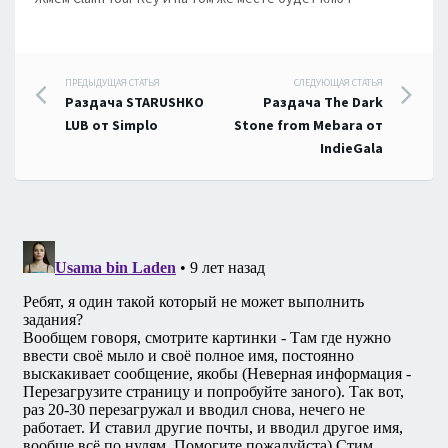
Навигация
ПРЕДЫДУЩАЯ СТАТЬЯ
СЛЕДУЮЩАЯ СТАТЬЯ
Раздача STARUSHKO
Раздача The Dark
по
LUB от Simplo
Stone from Mebara от
IndieGala
записям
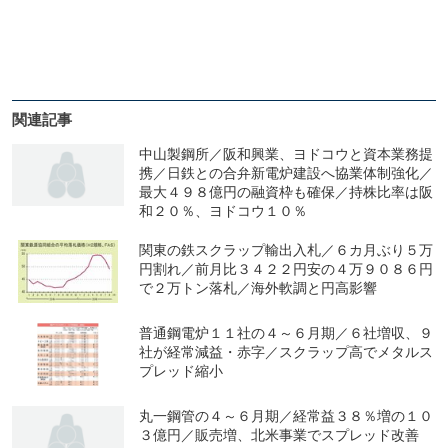
関連記事
中山製鋼所／阪和興業、ヨドコウと資本業務提
携／日鉄との合弁新電炉建設へ協業体制強化／
最大４９８億円の融資枠も確保／持株比率は阪
和２０％、ヨドコウ１０％
関東の鉄スクラップ輸出入札／６カ月ぶり５万
円割れ／前月比３４２２円安の４万９０８６円
で２万トン落札／海外軟調と円高影響
普通鋼電炉１１社の４～６月期／６社増収、９
社が経常減益・赤字／スクラップ高でメタルス
プレッド縮小
丸一鋼管の４～６月期／経常益３８％増の１０
３億円／販売増、北米事業でスプレッド改善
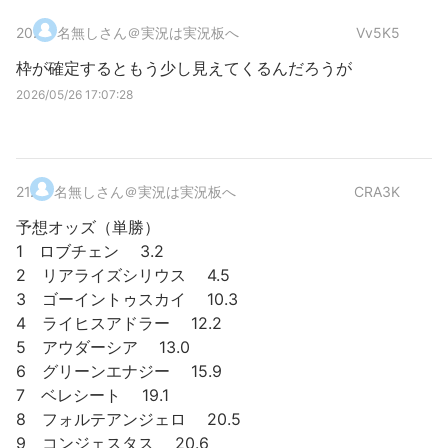
20
.
名無しさん＠実況は実況板へ
Vv5K5
枠が確定するともう少し見えてくるんだろうが
2026/05/26 17:07:28
21
.
名無しさん＠実況は実況板へ
CRA3K
予想オッズ（単勝）
1 ロブチェン 3.2
2 リアライズシリウス 4.5
3 ゴーイントゥスカイ 10.3
4 ライヒスアドラー 12.2
5 アウダーシア 13.0
6 グリーンエナジー 15.9
7 ベレシート 19.1
8 フォルテアンジェロ 20.5
9 コンジェスタス 20.6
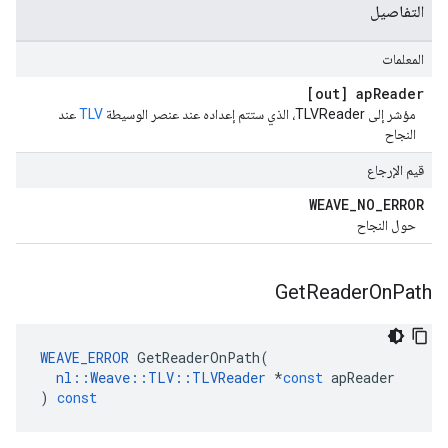
التفاصيل
المعلمات
[out] ap
Reader
مؤشر إلى TLVReader، الذي ستتم إعداده عند عنصر الوسيطة
TLV
عند
النجاح
قيم الإرجاع
WEAVE
_
NO
_
ERROR
حول النجاح
Get
Reader
On
Path
WEAVE_ERROR
GetReaderOnPath
(
nl
::
Weave
::
TLV
::
TLVReader
*
const
apReader
)
const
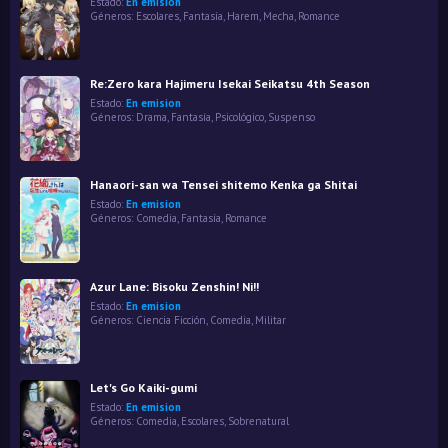
Estado:
En emision
Géneros:
Escolares
,
Fantasía
,
Harem
,
Mecha
,
Romance
Re:Zero kara Hajimeru Isekai Seikatsu 4th Season
Estado:
En emision
Géneros:
Drama
,
Fantasía
,
Psicológico
,
Suspenso
Hanaori-san wa Tensei shitemo Kenka ga Shitai
Estado:
En emision
Géneros:
Comedia
,
Fantasía
,
Romance
Azur Lane: Bisoku Zenshin! Ni!!
Estado:
En emision
Géneros:
Ciencia Ficción
,
Comedia
,
Militar
Let's Go Kaiki-gumi
Estado:
En emision
Géneros:
Comedia
,
Escolares
,
Sobrenatural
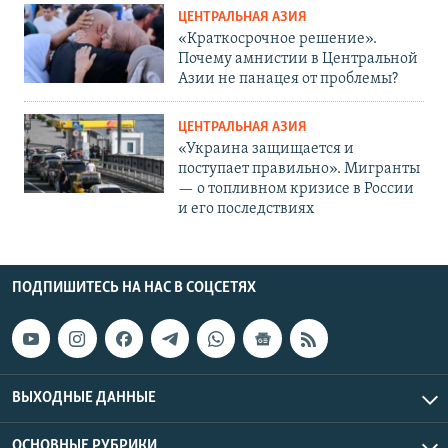
ЦЕНТРАЛЬНАЯ АЗИЯ
«Краткосрочное решение».
Почему амнистии в Центральной
Азии не панацея от проблемы?
ЦЕНТРАЛЬНАЯ АЗИЯ
«Украина защищается и
поступает правильно». Мигранты
— о топливном кризисе в России
и его последствиях
ПОДПИШИТЕСЬ НА НАС В СОЦСЕТЯХ
ВЫХОДНЫЕ ДАННЫЕ
ОСНОВНЫЕ РУБРИКИ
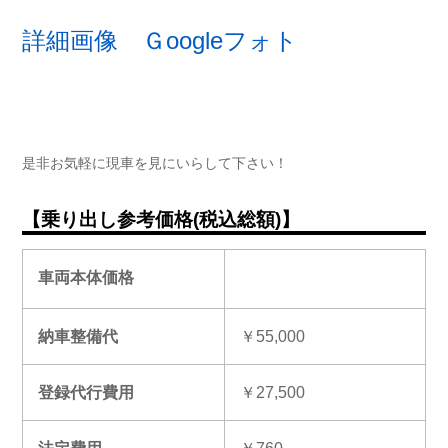
詳細画像 Ｇoogleフォト
是非お気軽に現車を見にいらして下さい！
【乗り出し参考価格(税込総額)】
車両本体価格
納車整備代
￥55,000
登録代行費用
￥27,500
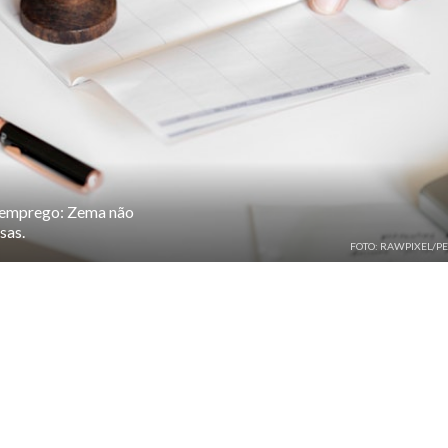
 emprego: Zema não
sas.
FOTO: RAWPIXEL/PE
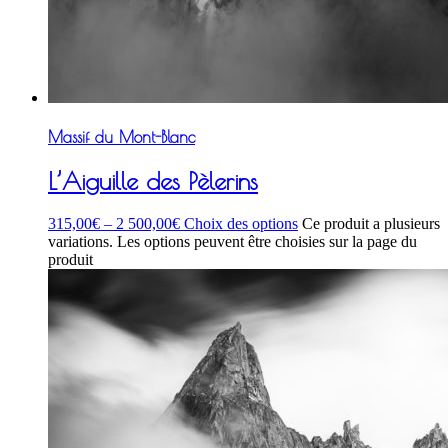
Massif du Mont-Blanc
L’Aiguille des Pèlerins
315,00
€
–
2 500,00
€
Choix des options
Ce produit a plusieurs
variations. Les options peuvent être choisies sur la page du
produit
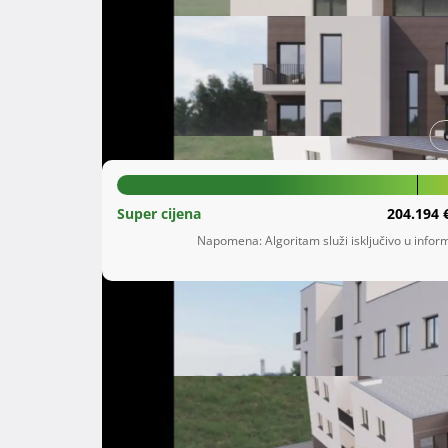
Šifra oglasa: 73006771
Novi Zagreb-zapad
Grad Zagreb
210.000 €
Super cijena
204.194 
Napomena: Algoritam služi isključivo u inform
Opis
 Direktno od investitora - prodaja stanova u projektu na lokaciji Svetoklarska 5.

Mogućnost djelomičnog kreditnog financiranja
Stanovi se prodaju u projektu, izgradnja počin
Završetak radova je 14 mjeseci nakon početka 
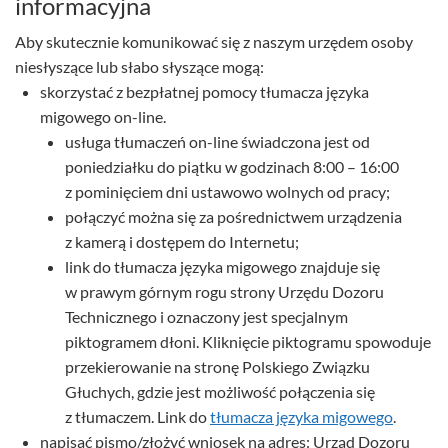
informacyjna
Aby skutecznie komunikować się z naszym urzędem osoby
niesłyszące lub słabo słyszące mogą:
skorzystać z bezpłatnej pomocy tłumacza języka
migowego on-line.
usługa tłumaczeń on-line świadczona jest od
poniedziałku do piątku w godzinach 8:00 – 16:00
z pominięciem dni ustawowo wolnych od pracy;
połączyć można się za pośrednictwem urządzenia
z kamerą i dostępem do Internetu;
link do tłumacza języka migowego znajduje się
w prawym górnym rogu strony Urzędu Dozoru
Technicznego i oznaczony jest specjalnym
piktogramem dłoni. Kliknięcie piktogramu spowoduje
przekierowanie na stronę Polskiego Związku
Głuchych, gdzie jest możliwość połączenia się
z tłumaczem. Link do
tłumacza języka migowego
.
napisać pismo/złożyć wniosek na adres: Urząd Dozoru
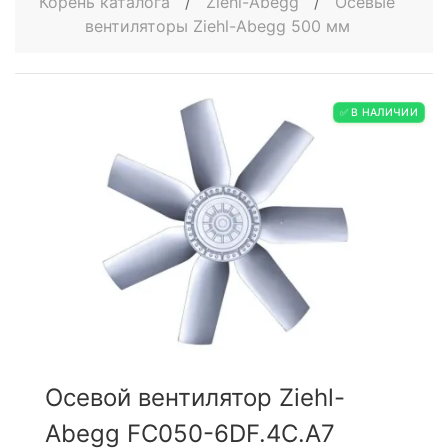
Корень каталога
/
Ziehl-Abegg
/
Осевые
вентиляторы Ziehl-Abegg 500 мм
✅ В НАЛИЧИИ
Осевой вентилятор Ziehl-
Abegg FC050-6DF.4C.A7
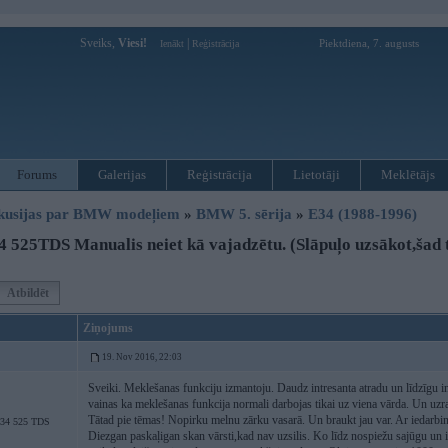
Sveiks,
Viesi!
|
Piektdiena, 7. augusts
Ienākt
Reģistrācija
Forums
Galerijas
Reģistrācija
Lietotāji
Meklētājs
kusijas par BMW modeļiem
»
BMW 5. sērija
»
E34 (1988-1996)
 525TDS Manualis neiet kā vajadzētu. (Slāpuļo uzsākot,šad t
Atbildēt
Ziņojums
19. Nov 2016, 22:03
Sveiki. Meklešanas funkciju izmantoju. Daudz intresanta atradu un līdzīgu inf
vainas ka meklešanas funkcija normali darbojas tikai uz viena vārda. Un uzr
Tātad pie tēmas! Nopirku melnu zārku vasarā. Un braukt jau var. Ar iedarbin
4 525 TDS
Diezgan paskaļigan skan vārsti,kad nav uzsilis. Ko līdz nospiežu sajūgu un 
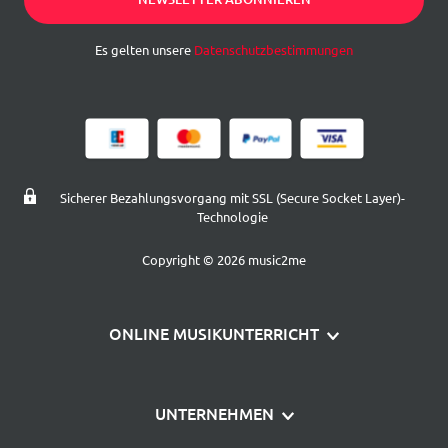
Es gelten unsere
Datenschutzbestimmungen
Sicherer Bezahlungsvorgang mit SSL (Secure Socket Layer)-
Technologie
Copyright © 2026 music2me
ONLINE MUSIKUNTERRICHT
Klavier lernen
UNTERNEHMEN
Gitarre lernen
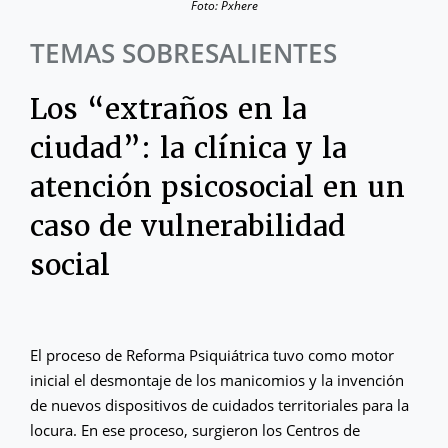
Foto: Pxhere
TEMAS SOBRESALIENTES
Los “extraños en la
ciudad”: la clínica y la
atención psicosocial en un
caso de vulnerabilidad
social
El proceso de Reforma Psiquiátrica tuvo como motor
inicial el desmontaje de los manicomios y la invención
de nuevos dispositivos de cuidados territoriales para la
locura. En ese proceso, surgieron los Centros de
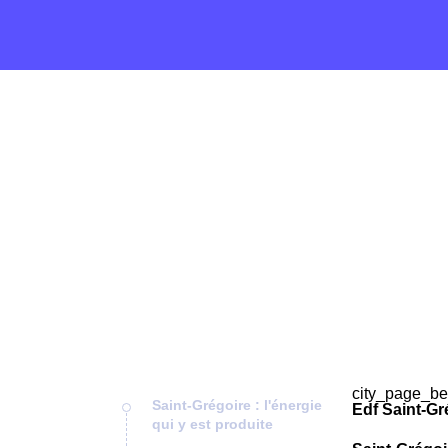
city_page_be
Saint-Grégoire : l'énergie
Edf Saint-Gr
qui y est produite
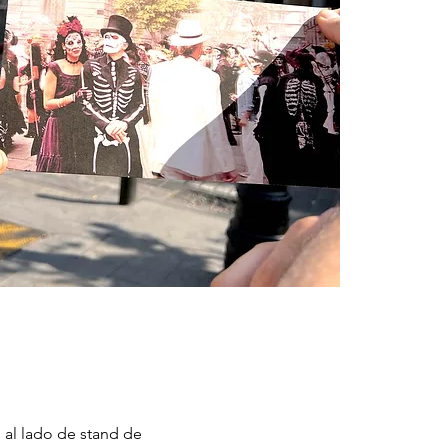
 al lado de stand de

» **WHAT YOU SHOULD DO**:
Tell how many lines of the records above contain "projektu", replying with the number only.

» **TASK OUTPUT**:
2